When Your Marriage is Running on Fumes by AChuckAllen
Let’s just state the obvious: Nobody says I Do, believing that they will someday say, I Don’t. There is a massive difference in pre-marital counseling and counseling through a marriage in crisis. I know you are thinking “no joke, Chuck. I’m so glad you understand that.” I make that statement because it is such a departure from the exhilaration of about to be Mr. and Mrs. to I fell out of love with you.
If you are in a marriage running on fumes, or if you want to safeguard your healthy marriage, here are a few things that can help you and your spouse reestablish the honeymoon high. It’s not a magic eraser or a guaranteed miracle, but it has helped so many people. Here are a few exercises that might help you. You might read these and think, Pastor Chuck, are you really sure about this. The answer is, yes, yes I am.
- Ask yourself and ask your mate to write down the degree of passion and urgency that you are willing to invest into healing and/or bettering your marriage. I typically ask couples to do this individually first. And to clarify, the number is 0-10. If either of you select a number lower than 8, you need crisis counseling. See a marriage counselor ASAP.
- Take a serious look at your willingness to convey value and receive value from your spouse. When we feel valued, we feel loved. When we feel loved, we feel affirmed. When we feel affirmed, we experience trust. Trust fuels a healthy relationship. Write down the ways that you might feel valued by your spouse. Get super elementary. Keep getting the definition of value to the most simplistic expression. Leave no room for assumption and mis understanding. It’s like every episode of “Home Improvement,” with Tim Allen. Tim’s wife Jill would try to explain what she wanted him to do. He would completely do something else. Tim winds up at the backyard explaining his predicament to Wilson, his neighbor and Wilson explains what Jill meant as if he were the wife whisperer. Avoid all of that and get very, very, very specific. Then have a chat over dinner or coffee. Keep it simple and keep it practical. Leave no room at all for assumptions.
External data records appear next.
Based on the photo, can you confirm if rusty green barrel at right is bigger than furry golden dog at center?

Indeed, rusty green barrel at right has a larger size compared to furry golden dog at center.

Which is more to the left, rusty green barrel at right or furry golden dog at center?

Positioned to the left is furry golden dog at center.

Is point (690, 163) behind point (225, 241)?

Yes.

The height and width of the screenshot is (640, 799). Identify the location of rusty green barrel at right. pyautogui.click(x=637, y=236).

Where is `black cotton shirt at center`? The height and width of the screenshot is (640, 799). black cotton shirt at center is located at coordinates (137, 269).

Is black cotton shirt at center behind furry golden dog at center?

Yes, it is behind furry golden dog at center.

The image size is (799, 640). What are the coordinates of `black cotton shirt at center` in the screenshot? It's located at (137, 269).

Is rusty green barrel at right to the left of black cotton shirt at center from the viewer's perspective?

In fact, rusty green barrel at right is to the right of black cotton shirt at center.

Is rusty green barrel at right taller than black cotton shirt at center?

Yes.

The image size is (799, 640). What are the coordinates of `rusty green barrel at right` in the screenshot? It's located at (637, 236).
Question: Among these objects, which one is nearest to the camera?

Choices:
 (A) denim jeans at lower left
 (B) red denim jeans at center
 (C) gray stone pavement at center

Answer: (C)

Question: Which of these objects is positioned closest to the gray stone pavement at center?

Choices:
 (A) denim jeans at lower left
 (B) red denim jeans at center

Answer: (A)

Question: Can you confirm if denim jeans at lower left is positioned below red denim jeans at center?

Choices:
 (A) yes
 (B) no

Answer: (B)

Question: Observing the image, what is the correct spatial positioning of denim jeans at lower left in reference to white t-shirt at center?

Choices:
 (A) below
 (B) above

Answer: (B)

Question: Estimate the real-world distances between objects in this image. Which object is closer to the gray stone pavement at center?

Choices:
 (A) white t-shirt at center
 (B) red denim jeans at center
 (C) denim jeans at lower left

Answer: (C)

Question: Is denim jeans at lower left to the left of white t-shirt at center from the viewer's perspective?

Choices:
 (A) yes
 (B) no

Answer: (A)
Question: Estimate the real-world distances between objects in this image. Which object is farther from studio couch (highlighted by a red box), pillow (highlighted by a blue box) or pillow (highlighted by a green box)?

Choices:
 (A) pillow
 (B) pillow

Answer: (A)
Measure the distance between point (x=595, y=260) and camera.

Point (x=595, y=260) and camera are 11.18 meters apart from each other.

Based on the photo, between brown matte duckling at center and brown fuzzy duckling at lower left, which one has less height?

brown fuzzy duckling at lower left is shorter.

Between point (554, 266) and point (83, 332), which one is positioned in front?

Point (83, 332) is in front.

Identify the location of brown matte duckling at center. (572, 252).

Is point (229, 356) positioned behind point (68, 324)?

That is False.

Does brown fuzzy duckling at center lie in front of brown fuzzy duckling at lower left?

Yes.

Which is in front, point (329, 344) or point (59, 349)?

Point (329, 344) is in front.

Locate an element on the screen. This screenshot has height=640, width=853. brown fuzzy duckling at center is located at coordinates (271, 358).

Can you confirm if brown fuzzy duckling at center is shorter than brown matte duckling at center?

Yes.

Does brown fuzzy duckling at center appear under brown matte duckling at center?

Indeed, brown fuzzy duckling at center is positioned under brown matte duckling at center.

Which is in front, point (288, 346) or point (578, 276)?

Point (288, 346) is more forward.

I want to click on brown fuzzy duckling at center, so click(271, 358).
- Determine, without bringing the past into this conversation what is the next thing that each of you need to do. Here is your measuring stick: Nothing changes until something changes. Don’t think about all the changes you want your spouse to make for the next 20 years. Stick to one thing each of you can change that will strengthen and stabilize your marriage. Agree to a timeframe that each of you are willing to make this effort. Be encouraging with your spouse as they make this effort. Evaluate what is the next one thing to change for each of you and stay at this drill fore 45-60 Days.
I realize that these three tasks seem ridiculously elementary, but my experience has taught me that real, tangible change only happens when make a covenant and commitment to each other and agree on these three efforts. At the end of the day, real change occurs when we allow the Lord to change our hearts from the inside out. The real change that occurs in the power of Christ will always include humility and forgiveness. Both of these are essentials that you cannot manufacture on your own. When you trust the Lord to do what only He can do, and when you do all that you can do, you’ll get to the right answer pretty quickly.
Trust Him to work in your marriage and see how possible it might be to instigate a better, more faithful relationship. And if at the end of the rope your spouse is just not willing to do their part, speak clearly and openly in an effort to move forward with grace, not imprisonment.